Task inputs.

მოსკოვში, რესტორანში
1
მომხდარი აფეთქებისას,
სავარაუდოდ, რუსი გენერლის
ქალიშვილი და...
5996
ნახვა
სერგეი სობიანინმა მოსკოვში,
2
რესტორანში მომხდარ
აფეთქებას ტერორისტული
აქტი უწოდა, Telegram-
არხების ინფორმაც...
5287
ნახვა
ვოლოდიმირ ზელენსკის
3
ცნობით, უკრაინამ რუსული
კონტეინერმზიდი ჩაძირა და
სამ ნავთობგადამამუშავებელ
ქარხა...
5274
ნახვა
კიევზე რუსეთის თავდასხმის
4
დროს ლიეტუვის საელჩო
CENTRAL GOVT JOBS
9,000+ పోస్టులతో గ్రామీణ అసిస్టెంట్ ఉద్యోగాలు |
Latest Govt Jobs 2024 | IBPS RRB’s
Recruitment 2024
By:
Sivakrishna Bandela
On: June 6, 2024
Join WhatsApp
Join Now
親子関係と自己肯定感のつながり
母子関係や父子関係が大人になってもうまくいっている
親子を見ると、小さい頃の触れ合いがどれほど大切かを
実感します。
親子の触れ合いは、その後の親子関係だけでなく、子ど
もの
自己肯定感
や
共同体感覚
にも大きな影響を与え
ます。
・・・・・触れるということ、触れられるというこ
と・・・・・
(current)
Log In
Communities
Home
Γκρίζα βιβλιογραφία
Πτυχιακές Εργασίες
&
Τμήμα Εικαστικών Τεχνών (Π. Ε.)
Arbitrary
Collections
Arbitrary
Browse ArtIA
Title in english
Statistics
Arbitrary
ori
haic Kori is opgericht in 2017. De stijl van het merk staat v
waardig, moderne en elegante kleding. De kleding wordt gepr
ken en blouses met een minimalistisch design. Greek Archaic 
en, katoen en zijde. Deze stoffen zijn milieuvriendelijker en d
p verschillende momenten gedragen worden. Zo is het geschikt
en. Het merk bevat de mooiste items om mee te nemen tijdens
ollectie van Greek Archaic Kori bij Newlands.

What to work on. Your task is to transcribe the material exactly.

Solved exercise.
მოსკოვში, რესტორანში
1
მომხდარი აფეთქებისას,
სავარაუდოდ, რუსი გენერლის
ქალიშვილი და...
5996
ნახვა
სერგეი სობიანინმა მოსკოვში,
2
რესტორანში მომხდარ
აფეთქებას ტერორისტული
აქტი უწოდა, Telegram-
არხების ინფორმაც...
5287
ნახვა
ვოლოდიმირ ზელენსკის
3
ცნობით, უკრაინამ რუსული
კონტეინერმზიდი ჩაძირა და
სამ ნავთობგადამამუშავებელ
ქარხა...
5274
ნახვა
კიევზე რუსეთის თავდასხმის
4
დროს ლიეტუვის საელჩო
CENTRAL GOVT JOBS
9,000+ పోస్టులతో గ్రామీణ అసిస్టెంట్ ఉద్యోగాలు |
Latest Govt Jobs 2024 | IBPS RRB’s
Recruitment 2024
By:
Sivakrishna Bandela
On: June 6, 2024
Join WhatsApp
Join Now
親子関係と自己肯定感のつながり
母子関係や父子関係が大人になってもうまくいっている
親子を見ると、小さい頃の触れ合いがどれほど大切かを
実感します。
親子の触れ合いは、その後の親子関係だけでなく、子ど
もの
自己肯定感
や
共同体感覚
にも大きな影響を与え
ます。
・・・・・触れるということ、触れられるというこ
と・・・・・
(current)
Log In
Communities
Home
Γκρίζα βιβλιογραφία
Πτυχιακές Εργασίες
&
Τμήμα Εικαστικών Τεχνών (Π. Ε.)
Arbitrary
Collections
Arbitrary
Browse ArtIA
Title in english
Statistics
Arbitrary
ori
haic Kori is opgericht in 2017. De stijl van het merk staat v
waardig, moderne en elegante kleding. De kleding wordt gepr
ken en blouses met een minimalistisch design. Greek Archaic 
en, katoen en zijde. Deze stoffen zijn milieuvriendelijker en d
p verschillende momenten gedragen worden. Zo is het geschikt
en. Het merk bevat de mooiste items om mee te nemen tijdens
ollectie van Greek Archaic Kori bij Newlands.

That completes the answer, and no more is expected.